Too bad but it's the life you lead. You're so ahead of yourself that you forgot what you need. Though you can see when you're wrong. You know you can't always see when you're right. You’re right
The song… Venom caught wind of the song playing over the speakers. He heard the music and after he stopped to listen closely, he heard the screams. They came from a woman. He could smell her perfume, wildflowers and a hint of something else. Vanilla. Wildflowers and vanilla. Venom followed the scent, went up the wall of an old warehouse and onto the deserted roof. Perching his bulk on the ledge, he scanned the surrounding area below. A stray dog scrounging for scraps, an empty stroller, an old washer, and bingo! A parked car and a woman on the ground, a masked man with a gleaming blade. That wasn’t so hard, now was it?
The man had taken the place of the woman on the ground. His neck was hanging limp and bloody, the muscle and sinew exposed, the bone peeking out from between torn pieces of skin. The woman was screaming, louder than before. Inching closer and closer to her car and the baby who was crying, frightening and wanting her mother, Clara gaped at her savior, if she could call it that. The car wasn’t going to start. Venom knew this. She wouldn’t be in this parking lot in the dead of night if not for a broken down car. He took a step and then another and another. She was backed up against the smooth green siding and when the stranger— the creature— reached for her, she thrashed and thrust her body into his. She was hoping to knock him over, but he was too strong for her weight and something hot and wet spilled down her stomach.
Blood. His claws had gone through her chest. He hadn’t wanted to do that. It was an accident. It was done and she went slack in his arms. Venom caught her, held her up and stared down into eyes that were open, dead but open with the last flickering of light. He’d pulled his claws out of her like he had been stung and gently, gently he laid her down. Venom kneeled beside her, ran his other hand along her face, a whisper of a caress that she could not feel.

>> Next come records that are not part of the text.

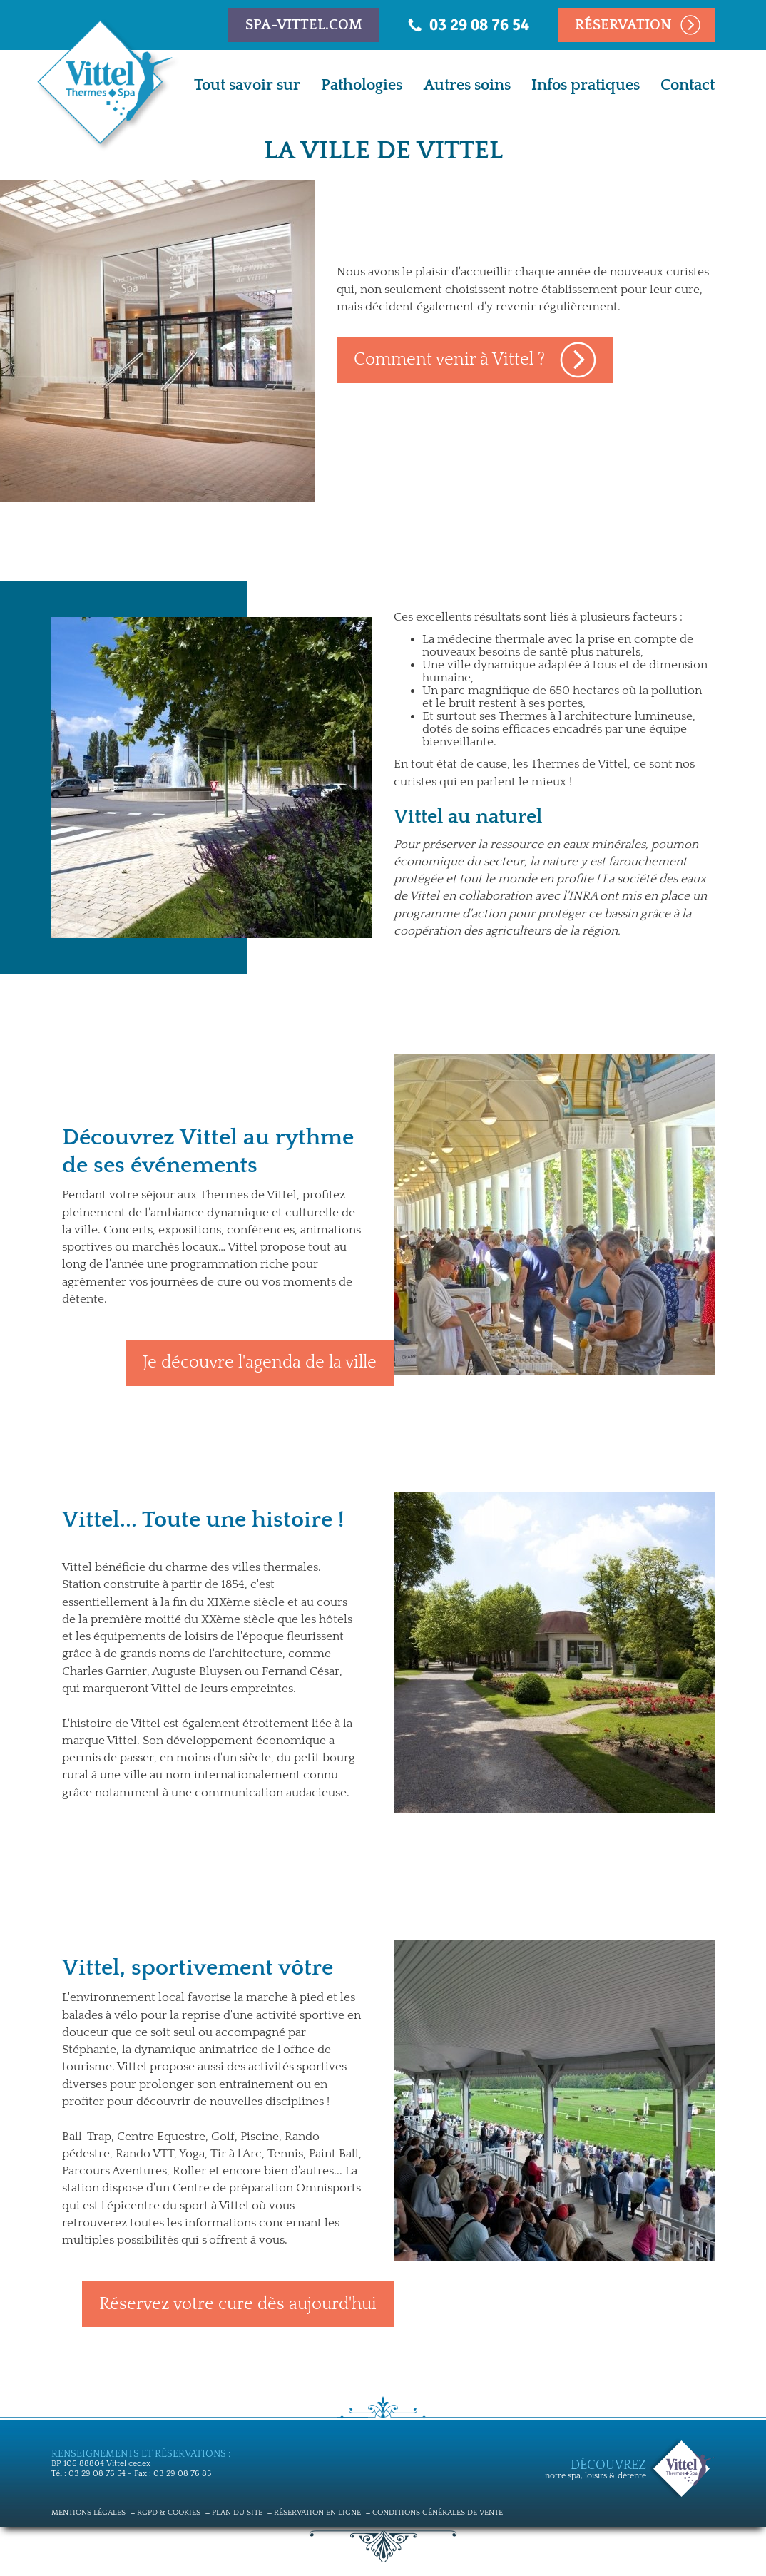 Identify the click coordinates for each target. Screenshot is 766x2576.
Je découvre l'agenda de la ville (260, 1362)
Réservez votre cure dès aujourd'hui (238, 2304)
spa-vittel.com (303, 25)
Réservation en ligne (317, 2512)
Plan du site (237, 2512)
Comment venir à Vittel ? (449, 359)
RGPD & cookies (168, 2512)
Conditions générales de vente (437, 2512)
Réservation (623, 25)
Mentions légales (88, 2512)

His face exposed to the air, he put his lips to her cheek and kissed her, a chaste farewell, a soft apology that didn’t need words.
Venon— Eddie now— opened the back door and slid into the leather seat. The car seat sat alongside him with the baby whose cries were weaker and wet with tears. Her little pink jumper was wrinkled from a day of play and she looked up at him with round glossy eyes, as if to say: “You’re not my mother. Where is my mother?” He could have simply said: “Sorry kid, but it looks like I just gutted your mother out there in the parking lot. Too bad for you.” But instead he tilted in, smoothed back her unruly blonde curls and from his mouth came a lullaby, an old lullaby that one of his many babysitters had sung to him as a child.
“Hush-a-bye, don't you cry. Go to sleep my little baby; when you wake, you shall have, all the pretty little horses.” All the pretty little horses could be hers, but no mother. No more mother… He was numb. He’d killed a baby’s mother. He’d left her an orphan and it had been an accident, a terrible accident that he could not take back.
“Way down yonder in the meadow, poor little baby cries Mama…” But she cried out in vain, for there was no mother to hear her. She would grow up without her mother, just as Eddie had grown up without his mother.